Closed Subschemes of an affine scheme are determined by ideals $\mathfrak{a}\subseteq \Gamma(X,\mathcal{O}_X)$.
Consider the affine plane $\mathbb{A}^2=\text{Spec} k[x,y]$ then the ideal $(x,y)$ defines the origin as a closed point.
$\bf{Question\ 1:}$ What subschemes are defined by $(x^2,y)$ and $(x,y^2)$ ?
Some thoughts: The subscheme $(x^2,y)$ lies on the $x$-axis as $(y)\subseteq (x^2,y)$, thus in analogy with the idea that $(x^2)\subseteq k[x]$ defines an infinitesimal neighbourhood of the point $0$, we have that $(x^2,y)$ is the same infinitesimal neighbourhood of a point on a line but now embedded in the plane. Similarly, $(x,y^2)$ lies on the $y$ axis.
$\bf{Question\ 2:}$ Gives a closed subscheme $\mathfrak{a}$ can one determine a reduced irreducible subscheme on which it lies ?
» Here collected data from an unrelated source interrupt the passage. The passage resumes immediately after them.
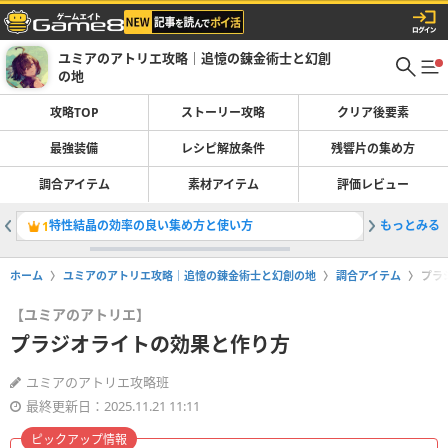
ユミアのアトリエ攻略｜追憶の錬金術士と幻創
の地
攻略TOP
ストーリー攻略
クリア後要素
最強装備
レシピ解放条件
残響片の集め方
調合アイテム
素材アイテム
評価レビュー
特性結晶の効率の良い集め方と使い方
もっとみる
アドベン
1
2
ホーム
ユミアのアトリエ攻略｜追憶の錬金術士と幻創の地
調合アイテム
プラ
【ユミアのアトリエ】
プラジオライトの効果と作り方
ユミアのアトリエ攻略班
最終更新日：2025.11.21 11:11
ピックアップ情報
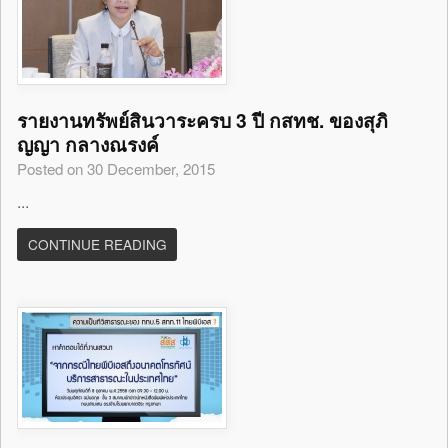
รายงานทรัพย์สินวาระครบ 3 ปี กสทช. ของสุภิ
ญญา กลางณรงค์
Posted on 30 December, 2015
...
CONTINUE READING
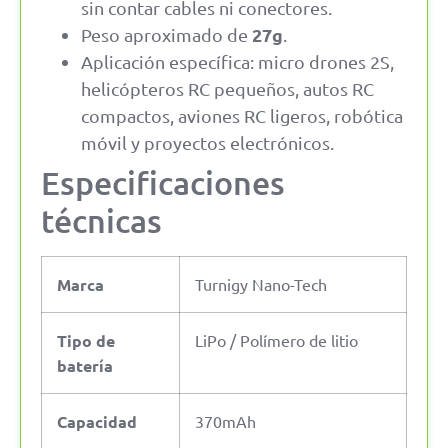
sin contar cables ni conectores.
27g
Peso aproximado de
.
Aplicación específica: micro drones 2S,
helicópteros RC pequeños, autos RC
compactos, aviones RC ligeros, robótica
móvil y proyectos electrónicos.
Especificaciones
técnicas
Marca
Turnigy Nano-Tech
Tipo de
LiPo / Polímero de litio
batería
Capacidad
370mAh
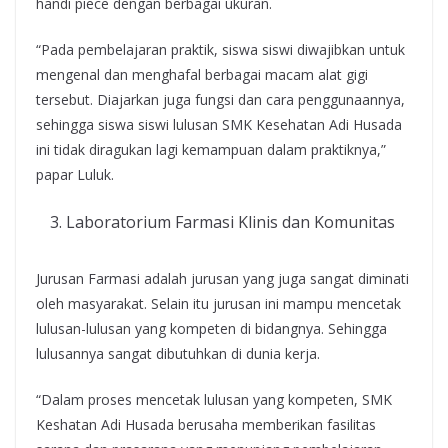
handi piece dengan berbagai ukuran.
“Pada pembelajaran praktik, siswa siswi diwajibkan untuk
mengenal dan menghafal berbagai macam alat gigi
tersebut. Diajarkan juga fungsi dan cara penggunaannya,
sehingga siswa siswi lulusan SMK Kesehatan Adi Husada
ini tidak diragukan lagi kemampuan dalam praktiknya,”
papar Luluk.
Laboratorium Farmasi Klinis dan Komunitas
Jurusan Farmasi adalah jurusan yang juga sangat diminati
oleh masyarakat. Selain itu jurusan ini mampu mencetak
lulusan-lulusan yang kompeten di bidangnya. Sehingga
lulusannya sangat dibutuhkan di dunia kerja.
“Dalam proses mencetak lulusan yang kompeten, SMK
Keshatan Adi Husada berusaha memberikan fasilitas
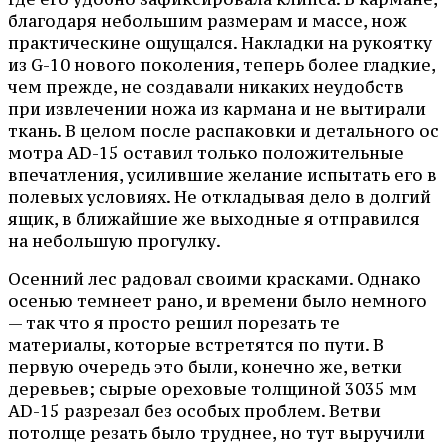
благодаря небольшим размерам и массе, нож
практическине ощущался. Накладки на рукоятку
из G-10 нового поколения, теперь более гладкие,
чем прежде, не создавали никаких неудобств
при извлечении ножа из кармана и не вытирали
ткань. В целом после распаковки и детального ос
мотра AD-15 оставил только положительные
впечатления, усилившие желание испытать его в
полевых условиях. Не откладывая дело в долгий
ящик, в ближайшие же выходные я отправился
на небольшую прогулку.
Осенний лес радовал своими красками. Однако
осенью темнеет рано, и времени было немного
— так что я просто решил порезать те
материалы, которые встретятся по пути. В
первую очередь это были, конечно же, ветки
деревьев; сырые ореховые толщиной 3035 мм
AD-15 разрезал без особых проблем. Ветви
потолще резать было труднее, но тут выручили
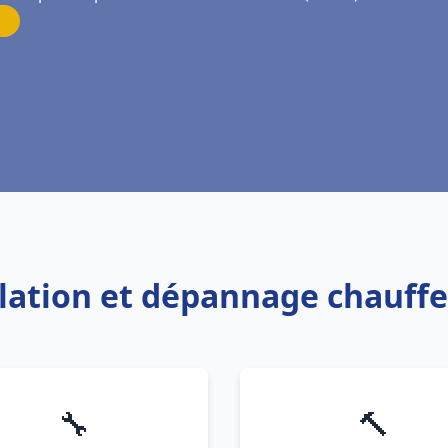
allation et dépannage chauff
🔧
🔨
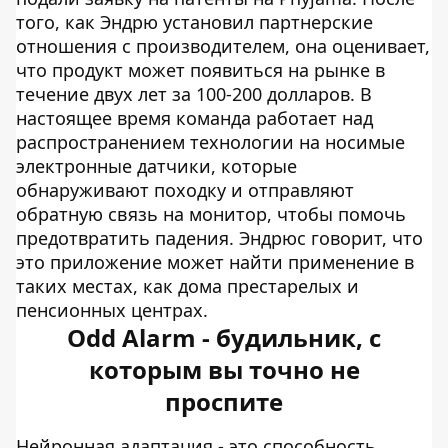
того, как Эндрю установил партнерские
отношения с производителем, она оценивает,
что продукт может появиться на рынке в
течение двух лет за 100-200 долларов. В
настоящее время команда работает над
распространением технологии на носимые
электронные датчики, которые
обнаруживают походку и отправляют
обратную связь на монитор, чтобы помочь
предотвратить падения. Эндрюс говорит, что
это приложение может найти применение в
таких местах, как дома престарелых и
пенсионных центрах.
Odd Alarm - будильник, с
которым вы точно не
проспите
Нейронная адаптация - это способность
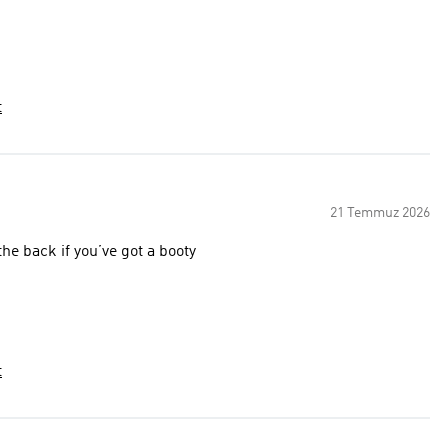
t
21 Temmuz 2026
the back if you’ve got a booty
t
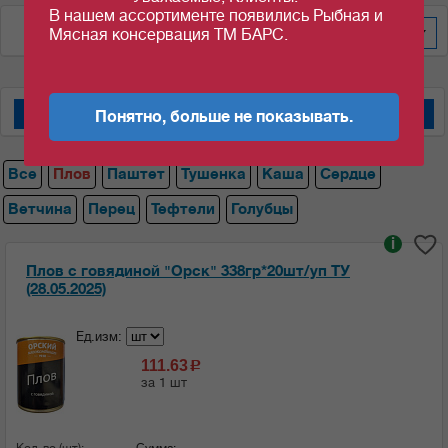
В нашем ассортименте появились Рыбная и
По алфавиту
20
Мясная консервация ТМ БАРС.
Понятно, больше не показывать.
Мясные консервы "Барс"
Мясные консервы "Орский мясокомбинат"
Все
Плов
Паштет
Тушенка
Каша
Сердце
Ветчина
Перец
Тефтели
Голубцы
i
Плов с говядиной "Орск" 338гр*20шт/уп ТУ
(28.05.2025)
Ед.изм:
111.63
c
за 1 шт
Кол-во (шт):
Сумма:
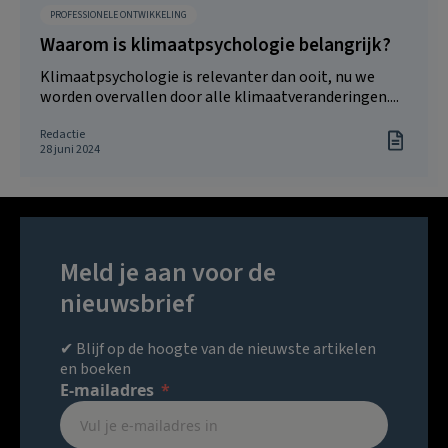
PROFESSIONELE ONTWIKKELING
Waarom is klimaatpsychologie belangrijk?
Klimaatpsychologie is relevanter dan ooit, nu we
worden overvallen door alle klimaatveranderingen....
Redactie
28 juni 2024
Meld je aan voor de
nieuwsbrief
✔ Blijf op de hoogte van de nieuwste artikelen
en boeken
E-mailadres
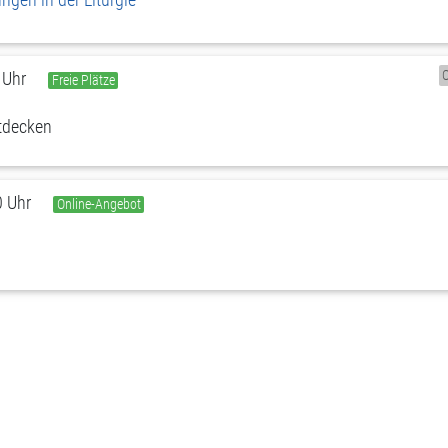
 Uhr
Freie Plätze
ntdecken
0 Uhr
Online-Angebot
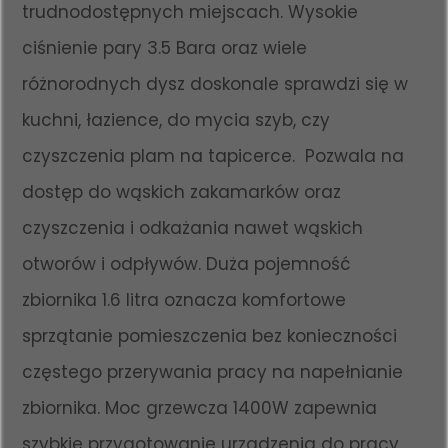
trudnodostępnych miejscach. Wysokie
ciśnienie pary 3.5 Bara oraz wiele
różnorodnych dysz doskonale sprawdzi się w
kuchni, łazience, do mycia szyb, czy
czyszczenia plam na tapicerce. Pozwala na
dostęp do wąskich zakamarków oraz
czyszczenia i odkażania nawet wąskich
otworów i odpływów. Duża pojemność
zbiornika 1.6 litra oznacza komfortowe
sprzątanie pomieszczenia bez konieczności
częstego przerywania pracy na napełnianie
zbiornika. Moc grzewcza 1400W zapewnia
szybkie przygotowanie urządzenia do pracy,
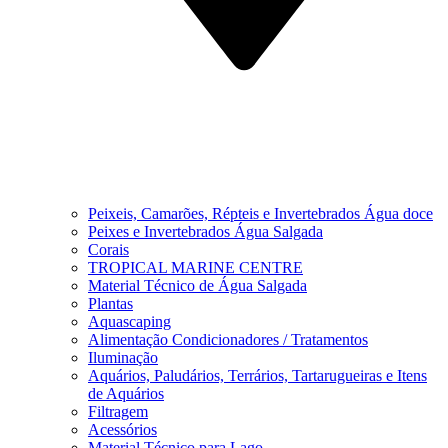
Peixeis, Camarões, Répteis e Invertebrados Água doce
Peixes e Invertebrados Água Salgada
Corais
TROPICAL MARINE CENTRE
Material Técnico de Água Salgada
Plantas
Aquascaping
Alimentação Condicionadores / Tratamentos
Iluminação
Aquários, Paludários, Terrários, Tartarugueiras e Itens
de Aquários
Filtragem
Acessórios
Material Técnico para Lago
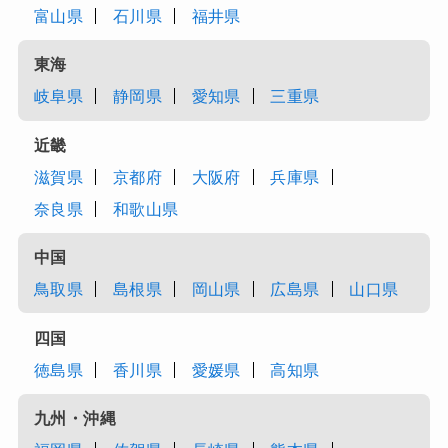
富山県
石川県
福井県
東海
岐阜県
静岡県
愛知県
三重県
近畿
滋賀県
京都府
大阪府
兵庫県
奈良県
和歌山県
中国
鳥取県
島根県
岡山県
広島県
山口県
四国
徳島県
香川県
愛媛県
高知県
九州・沖縄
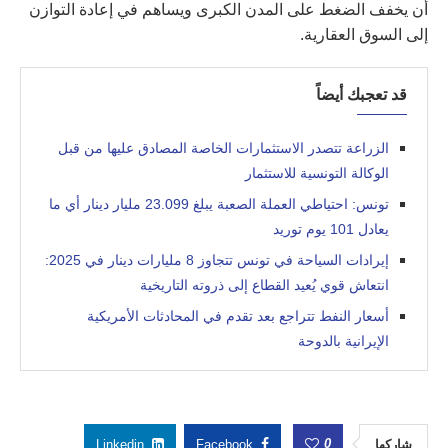
أن يخفف الضغط على المدن الكبرى ويساهم في إعادة التوازن
إلى السوق العقارية.
قد تعجبك أيضاً
الزراعة تتصدر الاستثمارات الخاصة المصادق عليها من قبل
الوكالة التونسية للاستثمار
تونس: احتياطي العملة الصعبة يبلغ 23.099 مليار دينار أي ما
يعادل 101 يوم توريد
إيرادات السياحة في تونس تتجاوز 8 مليارات دينار في 2025:
انتعاش قوي يُعيد القطاع إلى ذروته التاريخية
أسعار النفط تتراجع بعد تقدم في المحادثات الأمريكية
الإيرانية بالدوحة
0
شاركها
Facebook
Linkedin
Some more thoughts, the subscheme $(x^2,xy,y^2)$ is the infinitesimal neighbourhood of the origin in the plane. But what about $(x^2,y^2)$ ? It does not seem to lie on some closed subscheme.
$\bf{Question\ 3:}$ What geometric interpretation can we give to the closed subscheme defined by the ideal $(x^2,y^2)$ ?
Thanks in advance for sharing your thoughts.
$\bullet$ Your remarks on Question 1 are quite correct.
$\bullet \bullet$As to Question 2:
Neither the subscheme $V_1=V(x^2,y^2)\subset \mathbb A^2$ nor $V_2=V(x^2,xy,y^2)\subset \mathbb A^2$ can lie on a smooth curve $C$, whether that curve is embedded in $\mathbb A^2$ or not.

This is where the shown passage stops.